Allez, direction le Canada pour y rencontrer deux hommes des cavernes qui n’ont ni la télé, ni Internet, ni aucun lien avec l’extérieur d’ailleurs, et qui se sont isolés en plein milieu des années 90, persuadé que le Death Metal des origines était le Graal sacré qu’ils emportaient avec eux entre leurs murs de pierre. Fondé en 2013 du côté de la Colombie britannique, à Victoria, le duo ALTERED DEAD se concentre donc sur la cohésion entre ses deux membres, et leur passion pour le Metal de la mort le plus putride et inamovible. Formé autour de la batterie de Julian (RESENT, ex-SHIBBOLETH), la guitare/basse et le chant de Mic (KRONOSFEAR, RIGOROUS OBLITERATION, DARK NORTHERN FOREST OF SATAN'S FUNERAL, EMPIRE OF FROST, END OF ETERNITY, KABLLAH, RED DEVIL, ex-SHIBBOLETH), ALTERED DEAD nous propose donc un trip en pleine immersion des nineties, honorant la mémoire des grands fossoyeurs pour développer sa propre mise en terre, guère plus cocasse que celle de ses modèles la pelle à la main. Signé par les espagnols sadiques de Memento Mori, le duo n’en est que plus fier de nous présenter le second chapitre de ses exactions, quatre ans après un premier LP éponyme qui mettait les choses au point et qui humait les cadavres encore frais. Peu de changements à se mettre sous le linceul, toujours cette foi aveugle en une musique extrême mais terriblement catchy, et toujours cette science de la violence qui ne renie pas le potentiel accrocheur de riffs mémorisables.
Memento Mori ne s’embarrasse guère de principes au moment de présenter ces deux croque-morts et balance des références pêle-mêle, citant avec assez de justesse AUTOPSY, DEATH BREATH, GRAVE, ASPHYX, DARKTHRONE, UNLEASHED, EXHUMED, et CARNAGE, ce qui a le mérite de baliser le terrain défriché par les deux canadiens. Adeptes d’une formule instinctive, les deux musiciens se basent donc sur les théories des années 90 pour broder leurs propres thèmes, et nous assomment d’un Death de premier choix, gentiment barbare, mais juste assez cuit pour ne pas tâcher notre salopette de sang.

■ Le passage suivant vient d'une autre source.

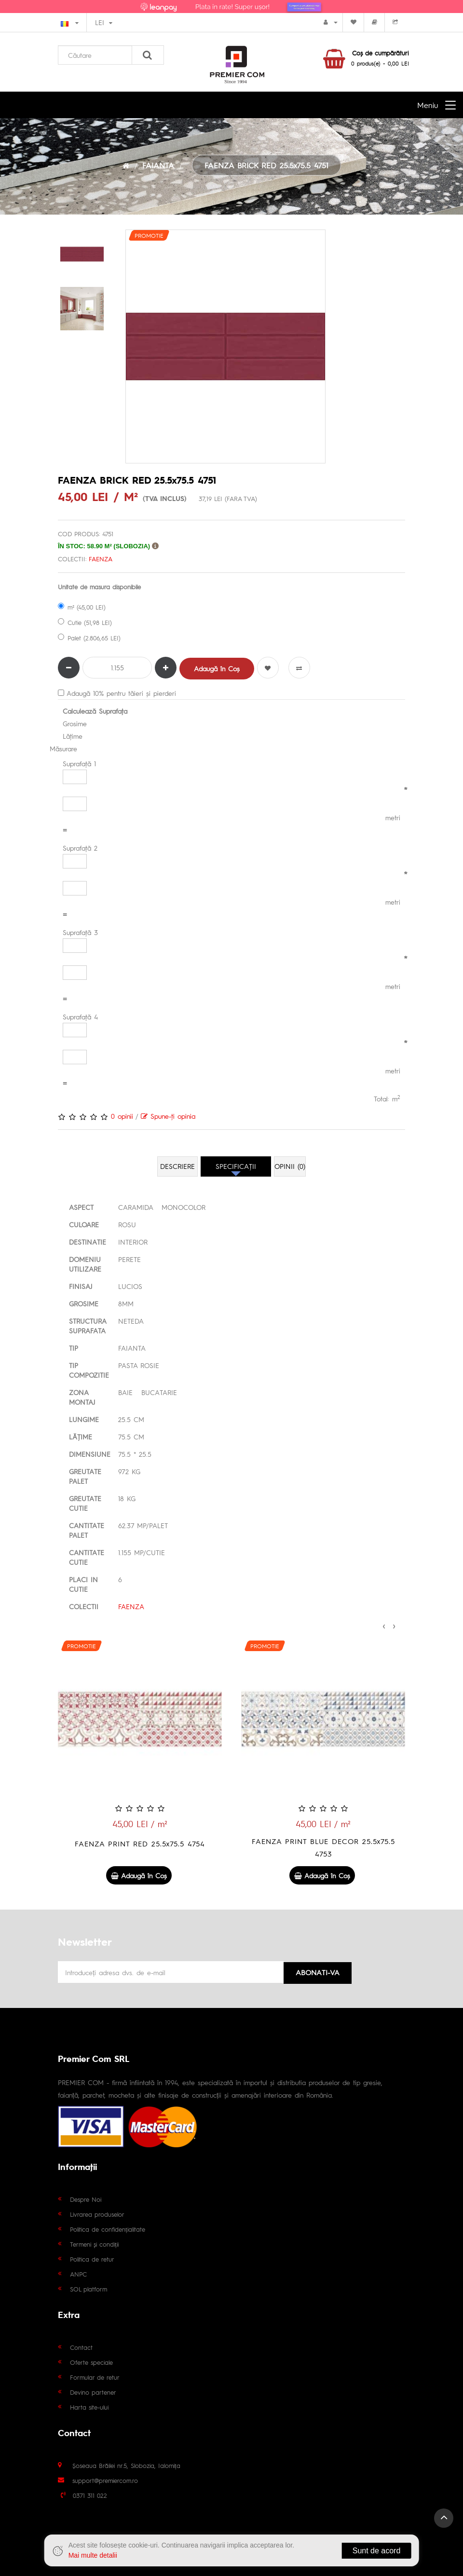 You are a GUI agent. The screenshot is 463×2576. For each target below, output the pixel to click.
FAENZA (100, 559)
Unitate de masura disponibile (99, 587)
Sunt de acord (374, 2551)
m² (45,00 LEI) (82, 607)
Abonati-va (318, 1971)
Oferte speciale (91, 2361)
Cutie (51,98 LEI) (85, 622)
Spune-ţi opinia (168, 1116)
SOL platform (88, 2288)
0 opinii (122, 1116)
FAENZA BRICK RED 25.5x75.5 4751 (266, 165)
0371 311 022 (90, 2494)
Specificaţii (236, 1166)
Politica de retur (92, 2258)
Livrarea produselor (97, 2213)
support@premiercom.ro (105, 2479)
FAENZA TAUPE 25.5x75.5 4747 (139, 1843)
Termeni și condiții (94, 2243)
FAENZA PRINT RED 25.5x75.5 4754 (323, 1843)
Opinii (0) (289, 1166)
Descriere (177, 1166)
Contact (81, 2346)
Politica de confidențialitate (107, 2228)
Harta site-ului (89, 2405)
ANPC (78, 2273)
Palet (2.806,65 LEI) (89, 638)
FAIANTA (158, 165)
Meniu (427, 105)
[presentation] (383, 1624)
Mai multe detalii (94, 2555)
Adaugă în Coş (217, 668)
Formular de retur (95, 2376)
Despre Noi (85, 2198)
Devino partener (93, 2390) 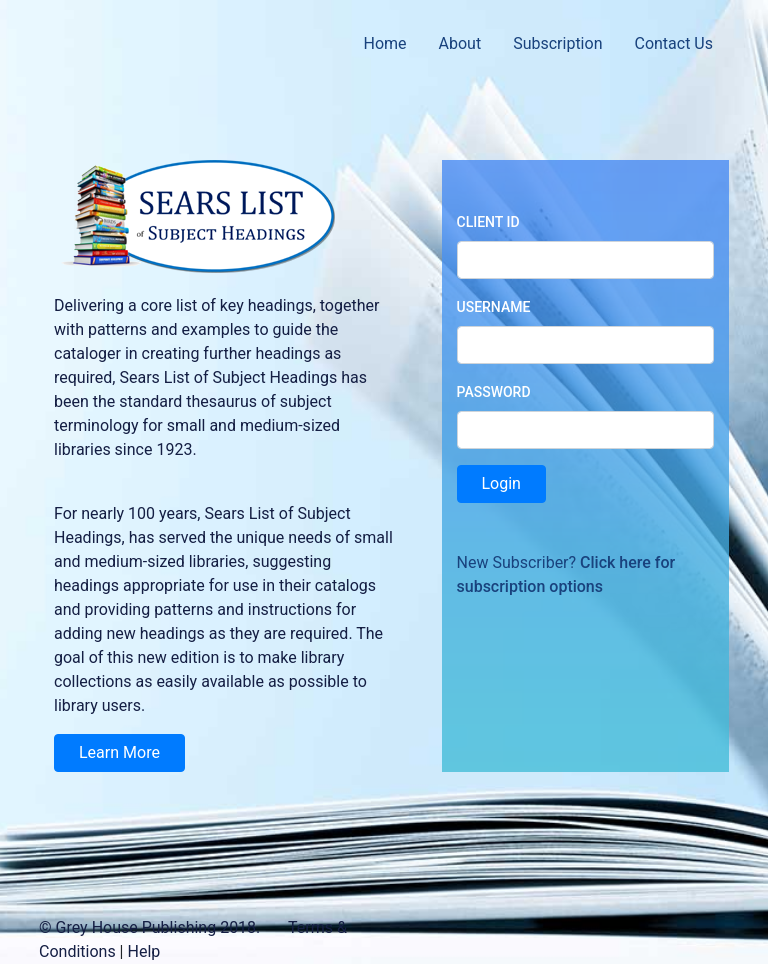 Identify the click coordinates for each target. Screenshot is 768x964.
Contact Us (673, 43)
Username (494, 307)
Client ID (488, 222)
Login (501, 483)
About (460, 43)
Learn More (119, 752)
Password (494, 392)
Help (143, 951)
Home (384, 43)
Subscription (557, 43) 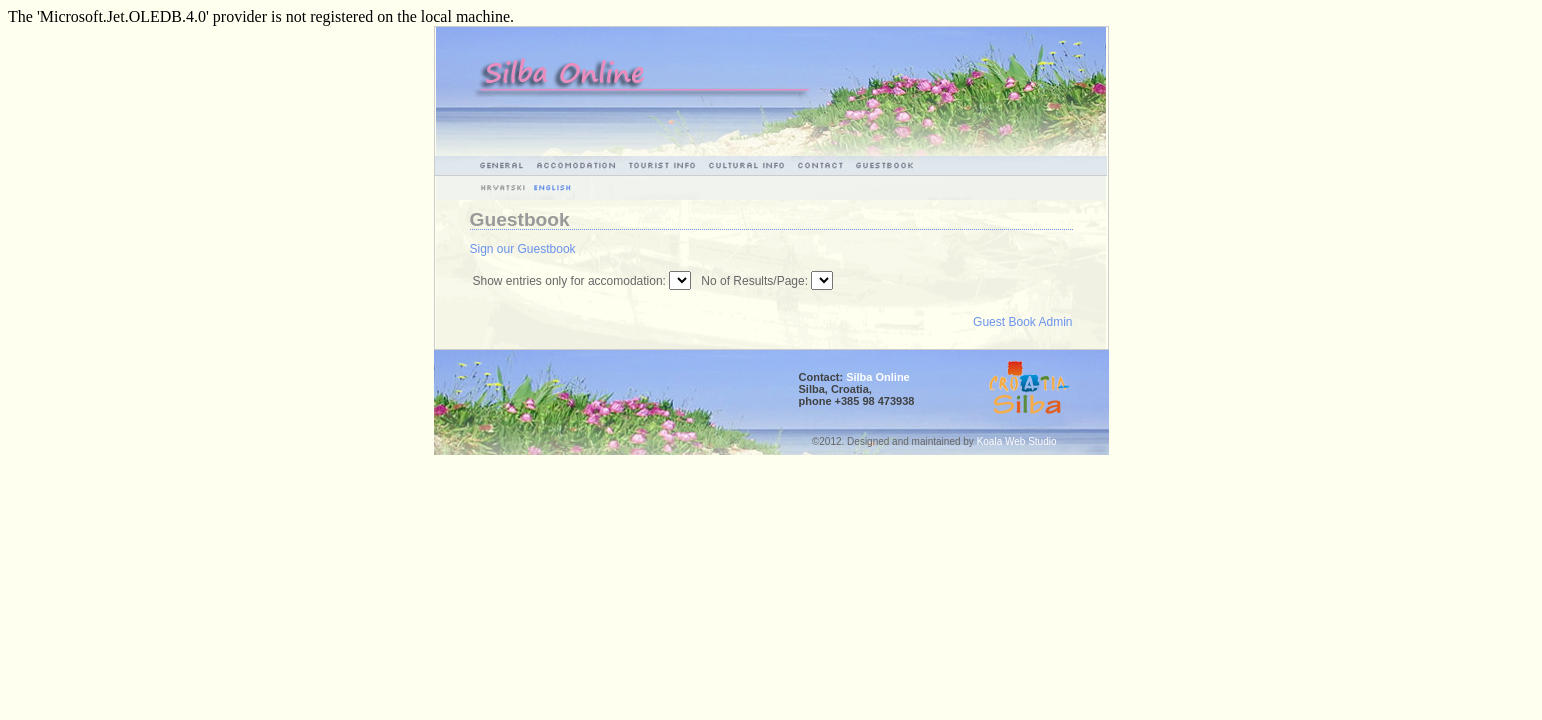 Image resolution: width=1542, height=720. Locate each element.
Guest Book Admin (1022, 322)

Et malgré le titre évoquant le retour à la vie, c’est bien de mort dont il s’agit ici, une mort froide, implacable, mais néanmoins d’humeur badine, et prête à laisser ses victimes s’agiter encore un peu comme une souris dans les pattes d’un chat-fouin. Et sous cette sublime pochette vintage de Matt Sidney se cache donc une grosse demi-heure de Metal de la mort de tradition, élaboré avec amour, précision et juste assez de sauvagerie pour ne pas passer pour des gens éduqués.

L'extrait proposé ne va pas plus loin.